The following facts, fortified by others more minute, conduce strongly to sustain the judgment vacating the deed of trust to Pettibone, for the use of the wife and children of H. W. Hieronymous, as fraudulent against the latter’s creditors, and subjecting the property to sale for their benefit:

1. The insolvency of H. W. Hieronymous when Pass-more’s trustees sold the house and lot, and the fact that D. C. Hieronymous bought them in his own name, and ostensibly for himself, but, as confessed, for the benefit of H. W. Hieronymous.

2. Pettibone, the brother-in-law of H. W. Hieronymous, was associated with him in gambling, and, while so associated at Orleans, sent a check for three thousand dollars to D. C. Hieronymous for the purpose of paying him about seven hundred and fifty dollars he had advanced on his contract of purchase, and of refunding to Thompson what he had paid to the use of H. W. Hieronymous on the same property, and of appropriating the balance to *510the support of H. W. Hieronymous' family. This squints of collusion, and does not look like a gift by Pettibone, and the more especially as he seems to have looked to H. W. Hieronymous for reimbursement.

The fact that this suit was not brought until the expiration of more than five years after the date of the fraudulent conveyance, could not operate as a bar to the relief sought and adjudged, because, even if the statute would apply to such a proceeding by the creditors of one of the parties to the fraud, it would not be available unless pleaded ; and none of the parties have even alluded to it in the pleadings in this case. Had it been pleaded, it would have been unavailing, unless more than five years had elapsed from the discovery of the fraud.

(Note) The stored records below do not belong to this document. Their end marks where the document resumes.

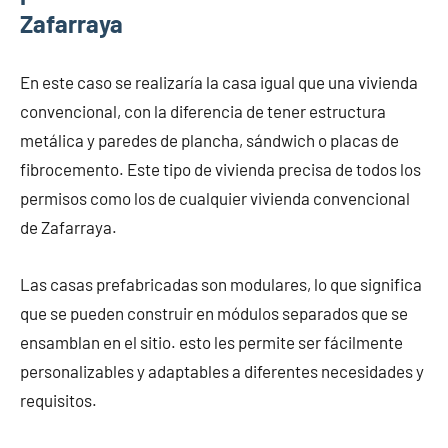
Zafarraya
En este caso se realizaría la casa igual que una vivienda
convencional, con la diferencia de tener estructura
metálica y paredes de plancha, sándwich o placas de
fibrocemento. Este tipo de vivienda precisa de todos los
permisos como los de cualquier vivienda convencional
de Zafarraya.
Las casas prefabricadas son modulares, lo que significa
que se pueden construir en módulos separados que se
ensamblan en el sitio. esto les permite ser fácilmente
personalizables y adaptables a diferentes necesidades y
requisitos.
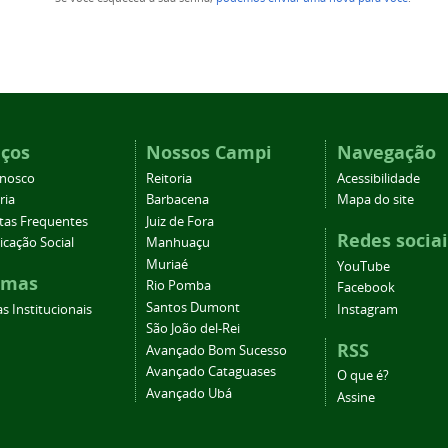
iços
Nossos Campi
Navegação
onosco
Reitoria
Acessibilidade
ria
Barbacena
Mapa do site
tas Frequentes
Juiz de Fora
Redes sociai
cação Social
Manhuaçu
Muriaé
YouTube
emas
Rio Pomba
Facebook
Santos Dumont
s Institucionais
Instagram
São João del-Rei
RSS
Avançado Bom Sucesso
Avançado Cataguases
O que é?
Avançado Ubá
Assine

As time never operates as a statutory bar unless relied on by plea, the plaintiff in the action need not anticipate such plea, and state facts to show that there can be no such bar; and, consequently, the non-statement in the petition of any such fact is not an admission of the bar, nor even available on demurrer.

It seems to this court that the judgment was authorized by the law and the facts, and we cannot reverse it.

Wherefore, the judgment is affirmed.

The failure to enter credit for the payments of twenty dollars and of forty dollars, indorsed on the note to May-hall for five hundred dollars and admitted by her petition, was a clerical misprision, correctable by the circuit court, and not revisable by this court.